Instability, then, is not a state; it cannot be, because it involves an internal contradiction: the body cannot exist at the energy-level it now exists at. Hence, as soon as instability occurs, it vanishes.

This does not mean, however, that it vanishes all at once, so that instantaneously the unstable body is back in equilibrium; it may be that the energy can't be got rid of in one fell swoop, or that there isn't enough energy around to absorb to regain the high-energy equilibrium all at once. In these cases, the degree of instability vanishes, or lessens in the direction of the equilibrium implied in it.

Next


Notes

1. Yes, being "active," and not "being in act" in the sense of being "actual" or "complete" or "fully real." Aristotle caught the notion of reality as activity.

2. This "possessing the end inside it" is the meaning of Aristotle's entelecheia, which is also translated "actuality."

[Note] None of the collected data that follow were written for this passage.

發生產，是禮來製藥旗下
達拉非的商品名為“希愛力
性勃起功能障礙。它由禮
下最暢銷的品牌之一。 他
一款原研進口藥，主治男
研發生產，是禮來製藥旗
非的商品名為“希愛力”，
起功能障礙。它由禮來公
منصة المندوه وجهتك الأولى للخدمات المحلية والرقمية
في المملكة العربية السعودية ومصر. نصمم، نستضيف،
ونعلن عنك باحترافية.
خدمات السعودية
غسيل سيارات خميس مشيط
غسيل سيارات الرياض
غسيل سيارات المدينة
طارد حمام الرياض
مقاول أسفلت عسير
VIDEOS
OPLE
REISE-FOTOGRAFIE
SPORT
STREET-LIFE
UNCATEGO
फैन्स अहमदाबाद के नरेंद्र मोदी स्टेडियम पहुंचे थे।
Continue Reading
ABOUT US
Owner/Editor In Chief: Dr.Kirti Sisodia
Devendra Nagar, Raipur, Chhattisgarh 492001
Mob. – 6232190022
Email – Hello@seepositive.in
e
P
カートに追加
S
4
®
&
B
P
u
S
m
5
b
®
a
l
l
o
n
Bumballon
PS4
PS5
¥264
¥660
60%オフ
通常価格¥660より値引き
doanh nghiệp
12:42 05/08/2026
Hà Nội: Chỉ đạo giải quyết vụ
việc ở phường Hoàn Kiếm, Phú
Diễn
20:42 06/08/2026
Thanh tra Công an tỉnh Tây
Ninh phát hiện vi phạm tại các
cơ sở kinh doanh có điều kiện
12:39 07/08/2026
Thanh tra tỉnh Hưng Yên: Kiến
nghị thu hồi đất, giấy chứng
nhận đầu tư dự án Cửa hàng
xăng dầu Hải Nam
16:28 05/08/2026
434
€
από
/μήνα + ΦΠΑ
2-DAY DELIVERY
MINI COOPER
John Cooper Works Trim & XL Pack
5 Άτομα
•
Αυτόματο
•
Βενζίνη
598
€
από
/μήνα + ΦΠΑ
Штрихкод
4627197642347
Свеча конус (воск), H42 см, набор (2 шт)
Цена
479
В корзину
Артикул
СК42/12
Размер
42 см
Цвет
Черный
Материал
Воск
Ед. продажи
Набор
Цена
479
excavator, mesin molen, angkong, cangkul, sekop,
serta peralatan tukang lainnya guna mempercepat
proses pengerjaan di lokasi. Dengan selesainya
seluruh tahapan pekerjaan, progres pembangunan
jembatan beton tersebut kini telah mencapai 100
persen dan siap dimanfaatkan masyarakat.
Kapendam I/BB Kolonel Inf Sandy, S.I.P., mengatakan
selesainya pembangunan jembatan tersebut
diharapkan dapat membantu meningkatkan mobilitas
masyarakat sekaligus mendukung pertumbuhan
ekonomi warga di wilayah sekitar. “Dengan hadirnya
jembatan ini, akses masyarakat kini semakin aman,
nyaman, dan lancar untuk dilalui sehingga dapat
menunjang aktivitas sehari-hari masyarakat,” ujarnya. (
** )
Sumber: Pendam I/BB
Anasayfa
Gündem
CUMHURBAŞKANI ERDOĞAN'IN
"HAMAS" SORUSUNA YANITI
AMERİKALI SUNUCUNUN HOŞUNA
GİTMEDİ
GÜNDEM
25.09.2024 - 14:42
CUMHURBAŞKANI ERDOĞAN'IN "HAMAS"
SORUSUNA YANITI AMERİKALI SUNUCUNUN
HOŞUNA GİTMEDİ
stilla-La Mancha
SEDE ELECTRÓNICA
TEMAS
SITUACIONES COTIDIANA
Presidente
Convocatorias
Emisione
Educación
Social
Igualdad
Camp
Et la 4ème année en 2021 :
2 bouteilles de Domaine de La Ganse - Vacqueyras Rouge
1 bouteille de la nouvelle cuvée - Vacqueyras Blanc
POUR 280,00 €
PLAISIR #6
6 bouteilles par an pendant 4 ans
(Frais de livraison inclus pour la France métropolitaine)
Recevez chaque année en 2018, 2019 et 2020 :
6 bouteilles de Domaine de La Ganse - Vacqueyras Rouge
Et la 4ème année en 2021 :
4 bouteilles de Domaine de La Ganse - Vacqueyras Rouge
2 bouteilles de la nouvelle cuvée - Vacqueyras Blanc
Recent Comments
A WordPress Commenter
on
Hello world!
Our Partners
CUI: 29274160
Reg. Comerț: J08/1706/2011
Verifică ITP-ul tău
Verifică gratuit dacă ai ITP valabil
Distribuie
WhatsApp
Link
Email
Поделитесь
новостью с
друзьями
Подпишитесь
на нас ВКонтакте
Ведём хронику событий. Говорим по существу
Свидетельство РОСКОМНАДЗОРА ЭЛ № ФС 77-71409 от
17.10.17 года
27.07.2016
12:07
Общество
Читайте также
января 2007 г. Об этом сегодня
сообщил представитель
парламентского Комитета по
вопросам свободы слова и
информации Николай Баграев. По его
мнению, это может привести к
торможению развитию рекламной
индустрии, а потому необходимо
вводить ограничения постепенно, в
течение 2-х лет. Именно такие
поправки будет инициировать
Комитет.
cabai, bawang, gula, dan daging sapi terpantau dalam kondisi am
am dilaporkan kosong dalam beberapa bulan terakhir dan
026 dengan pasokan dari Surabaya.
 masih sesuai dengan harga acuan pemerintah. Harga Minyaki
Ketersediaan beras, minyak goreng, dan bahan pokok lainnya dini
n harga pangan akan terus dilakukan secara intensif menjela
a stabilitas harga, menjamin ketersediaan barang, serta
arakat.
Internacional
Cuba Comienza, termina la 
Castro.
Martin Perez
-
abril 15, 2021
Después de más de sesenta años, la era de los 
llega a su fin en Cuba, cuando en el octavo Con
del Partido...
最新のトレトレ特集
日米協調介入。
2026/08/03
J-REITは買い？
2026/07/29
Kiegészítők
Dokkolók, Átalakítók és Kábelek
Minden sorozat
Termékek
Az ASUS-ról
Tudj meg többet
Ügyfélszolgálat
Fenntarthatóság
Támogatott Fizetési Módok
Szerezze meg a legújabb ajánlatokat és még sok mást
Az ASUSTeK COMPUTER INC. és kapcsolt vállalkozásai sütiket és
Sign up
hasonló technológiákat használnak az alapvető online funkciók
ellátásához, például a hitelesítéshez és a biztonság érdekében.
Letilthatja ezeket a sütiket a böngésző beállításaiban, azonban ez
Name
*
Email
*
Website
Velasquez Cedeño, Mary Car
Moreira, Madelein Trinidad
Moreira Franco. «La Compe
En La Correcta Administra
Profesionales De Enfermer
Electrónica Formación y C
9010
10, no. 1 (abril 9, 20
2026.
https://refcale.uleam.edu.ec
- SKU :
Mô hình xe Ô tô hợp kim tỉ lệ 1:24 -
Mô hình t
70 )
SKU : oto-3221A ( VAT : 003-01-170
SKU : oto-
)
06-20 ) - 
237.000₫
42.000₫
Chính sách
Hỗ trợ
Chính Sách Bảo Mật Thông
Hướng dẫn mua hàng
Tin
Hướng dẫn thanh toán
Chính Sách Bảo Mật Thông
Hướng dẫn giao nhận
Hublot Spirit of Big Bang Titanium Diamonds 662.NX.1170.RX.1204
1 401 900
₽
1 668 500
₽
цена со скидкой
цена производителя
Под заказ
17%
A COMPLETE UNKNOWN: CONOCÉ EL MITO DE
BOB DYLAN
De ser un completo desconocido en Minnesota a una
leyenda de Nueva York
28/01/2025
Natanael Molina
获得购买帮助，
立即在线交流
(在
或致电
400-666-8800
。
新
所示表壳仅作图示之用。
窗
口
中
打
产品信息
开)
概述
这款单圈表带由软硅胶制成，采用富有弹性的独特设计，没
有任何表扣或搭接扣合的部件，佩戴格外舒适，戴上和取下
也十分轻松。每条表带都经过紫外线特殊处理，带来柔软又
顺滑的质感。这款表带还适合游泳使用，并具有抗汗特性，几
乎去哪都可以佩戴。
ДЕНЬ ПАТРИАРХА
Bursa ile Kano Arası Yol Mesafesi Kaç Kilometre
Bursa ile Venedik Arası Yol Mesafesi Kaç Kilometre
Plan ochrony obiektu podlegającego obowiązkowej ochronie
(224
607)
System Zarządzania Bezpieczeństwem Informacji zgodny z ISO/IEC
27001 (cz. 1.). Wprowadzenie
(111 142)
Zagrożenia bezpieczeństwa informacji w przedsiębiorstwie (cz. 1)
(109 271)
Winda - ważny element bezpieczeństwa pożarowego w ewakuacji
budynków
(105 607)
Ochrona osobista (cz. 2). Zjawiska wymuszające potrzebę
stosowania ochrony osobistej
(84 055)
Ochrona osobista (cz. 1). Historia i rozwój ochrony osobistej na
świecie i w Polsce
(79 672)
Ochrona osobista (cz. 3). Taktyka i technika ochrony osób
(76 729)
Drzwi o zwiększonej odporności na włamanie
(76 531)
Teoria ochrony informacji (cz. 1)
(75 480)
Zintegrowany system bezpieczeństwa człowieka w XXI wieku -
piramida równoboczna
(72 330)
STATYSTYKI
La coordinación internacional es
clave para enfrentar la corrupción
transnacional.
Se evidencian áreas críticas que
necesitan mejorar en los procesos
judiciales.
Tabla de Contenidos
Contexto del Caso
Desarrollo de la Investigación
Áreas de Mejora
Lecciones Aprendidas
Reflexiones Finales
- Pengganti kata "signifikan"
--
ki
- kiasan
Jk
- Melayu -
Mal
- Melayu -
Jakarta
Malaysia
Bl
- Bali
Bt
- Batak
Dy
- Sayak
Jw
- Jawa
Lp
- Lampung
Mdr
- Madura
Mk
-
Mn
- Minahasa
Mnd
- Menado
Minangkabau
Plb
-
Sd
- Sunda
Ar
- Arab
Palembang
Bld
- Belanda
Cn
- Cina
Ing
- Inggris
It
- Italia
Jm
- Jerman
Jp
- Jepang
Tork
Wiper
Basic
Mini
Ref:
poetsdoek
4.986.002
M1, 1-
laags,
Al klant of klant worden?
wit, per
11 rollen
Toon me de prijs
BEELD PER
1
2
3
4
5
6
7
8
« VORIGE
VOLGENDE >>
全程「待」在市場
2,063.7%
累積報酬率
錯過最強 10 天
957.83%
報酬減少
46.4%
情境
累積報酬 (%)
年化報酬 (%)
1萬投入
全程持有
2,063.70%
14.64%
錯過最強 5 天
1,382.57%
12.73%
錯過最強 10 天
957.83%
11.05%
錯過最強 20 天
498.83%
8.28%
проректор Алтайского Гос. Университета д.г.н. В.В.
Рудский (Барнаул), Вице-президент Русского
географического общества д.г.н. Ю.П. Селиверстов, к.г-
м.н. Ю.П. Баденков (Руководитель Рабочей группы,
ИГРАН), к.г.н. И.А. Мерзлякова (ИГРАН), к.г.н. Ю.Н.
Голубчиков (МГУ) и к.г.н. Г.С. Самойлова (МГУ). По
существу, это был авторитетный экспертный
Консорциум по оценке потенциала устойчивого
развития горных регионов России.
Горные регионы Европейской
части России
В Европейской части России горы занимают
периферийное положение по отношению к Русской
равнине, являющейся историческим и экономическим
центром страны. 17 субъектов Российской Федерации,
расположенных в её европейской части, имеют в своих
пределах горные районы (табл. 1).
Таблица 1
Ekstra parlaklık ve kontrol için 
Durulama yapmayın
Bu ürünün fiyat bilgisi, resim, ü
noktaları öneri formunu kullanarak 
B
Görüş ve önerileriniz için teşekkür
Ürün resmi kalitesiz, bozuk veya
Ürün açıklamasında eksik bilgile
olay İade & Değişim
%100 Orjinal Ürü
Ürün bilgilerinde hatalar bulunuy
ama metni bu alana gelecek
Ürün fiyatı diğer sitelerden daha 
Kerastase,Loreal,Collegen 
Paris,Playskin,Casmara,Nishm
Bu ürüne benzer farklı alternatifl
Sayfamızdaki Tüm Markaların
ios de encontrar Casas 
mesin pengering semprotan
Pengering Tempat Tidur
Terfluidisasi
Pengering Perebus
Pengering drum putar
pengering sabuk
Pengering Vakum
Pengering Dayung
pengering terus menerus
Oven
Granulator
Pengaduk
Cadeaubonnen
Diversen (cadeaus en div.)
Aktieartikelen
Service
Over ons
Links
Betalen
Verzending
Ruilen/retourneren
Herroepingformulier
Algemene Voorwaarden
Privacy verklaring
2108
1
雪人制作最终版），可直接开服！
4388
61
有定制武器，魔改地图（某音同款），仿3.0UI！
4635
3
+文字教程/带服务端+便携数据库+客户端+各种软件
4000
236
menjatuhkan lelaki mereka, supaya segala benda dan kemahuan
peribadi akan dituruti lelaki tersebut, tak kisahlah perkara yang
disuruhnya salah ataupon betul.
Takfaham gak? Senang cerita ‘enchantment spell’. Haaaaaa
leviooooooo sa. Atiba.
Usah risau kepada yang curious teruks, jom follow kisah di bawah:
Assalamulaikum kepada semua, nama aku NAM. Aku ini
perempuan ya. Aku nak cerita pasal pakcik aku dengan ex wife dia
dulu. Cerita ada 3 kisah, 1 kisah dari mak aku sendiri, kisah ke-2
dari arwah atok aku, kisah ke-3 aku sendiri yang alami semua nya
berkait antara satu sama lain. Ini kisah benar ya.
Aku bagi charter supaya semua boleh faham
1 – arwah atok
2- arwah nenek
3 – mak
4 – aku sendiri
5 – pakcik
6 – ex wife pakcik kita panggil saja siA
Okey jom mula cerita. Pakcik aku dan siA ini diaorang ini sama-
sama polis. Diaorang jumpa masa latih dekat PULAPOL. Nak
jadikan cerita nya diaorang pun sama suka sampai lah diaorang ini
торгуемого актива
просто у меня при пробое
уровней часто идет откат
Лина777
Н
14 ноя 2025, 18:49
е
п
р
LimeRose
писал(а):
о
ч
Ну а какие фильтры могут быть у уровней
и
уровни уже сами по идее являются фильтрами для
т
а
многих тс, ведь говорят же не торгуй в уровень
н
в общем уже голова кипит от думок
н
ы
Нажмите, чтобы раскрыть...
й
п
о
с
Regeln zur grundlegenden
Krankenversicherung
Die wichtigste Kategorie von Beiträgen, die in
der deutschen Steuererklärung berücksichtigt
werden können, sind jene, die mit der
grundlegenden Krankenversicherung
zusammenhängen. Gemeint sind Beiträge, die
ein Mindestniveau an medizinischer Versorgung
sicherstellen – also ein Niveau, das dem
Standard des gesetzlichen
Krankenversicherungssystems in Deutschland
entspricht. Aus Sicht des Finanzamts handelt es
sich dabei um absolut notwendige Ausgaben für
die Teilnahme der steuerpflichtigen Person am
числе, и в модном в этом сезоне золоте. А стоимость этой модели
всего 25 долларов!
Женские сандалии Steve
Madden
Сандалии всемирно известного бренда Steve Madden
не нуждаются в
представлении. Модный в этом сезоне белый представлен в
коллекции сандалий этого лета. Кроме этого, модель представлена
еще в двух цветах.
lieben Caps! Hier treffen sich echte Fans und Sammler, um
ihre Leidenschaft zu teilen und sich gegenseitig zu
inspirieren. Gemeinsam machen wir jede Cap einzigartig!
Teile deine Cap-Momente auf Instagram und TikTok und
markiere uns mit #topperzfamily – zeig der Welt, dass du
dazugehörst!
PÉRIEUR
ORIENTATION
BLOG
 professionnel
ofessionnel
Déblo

3. And is made even vaguer by the abominable translations most people are confronted with.

4. I suppose, of course, that you could say that pure spirits are eternally "in equilibrium," because their activity never changes. But "equilibrium" is contrasted with "changing," and properly applies only to something that can change: that is, a body.

5. But not a real cycle, as in a pendulum, where energy is neither gained nor lost. I am talking here about the body's actually losing energy, and then absorbing a replacement from the environment (as when you breathe or eat).

6. Presumably, if there is a return to life after death for our bodies, then they would then be in absolute equilibrium (though as living, not at their lowest possible energy-level; they would somehow have their energy "closed off" so that they could neither lose nor gain any). In that case, they would not be able to be affected by their surroundings, and consequently would not be in any position. But since a cause is not as such affected by having an effect on something, this does not mean that such bodies could not have effects on the earth. Thus, Jesus could "come through the locked door" after his return to life, because the door could not affect his body. But he could be seen by his students because he could have an effect on them. Evidently, though, his body was quite different from what it was before his death, if John is reporting accurately when he says of the students' facing Jesus at the lake, "And no one dared ask him who he was, because they knew it was the Master." .

7. There is a version of this in inanimate bodies, however, in what are called "endothermic" reactions. Sometimes, the instability reached (by lowering the energy level) is such that the equilibrium it now "points toward" involves a higher energy-level, in which case, it sucks up energy from the environment. It is all very mysterious, but it is the physical basis for the possibility of living bodies. The difference is that the inanimate body is always forced into instability by energy introduced into it, while a living body (as physically unstable) loses energy and then spontaneously produces the proper "endothermic" process.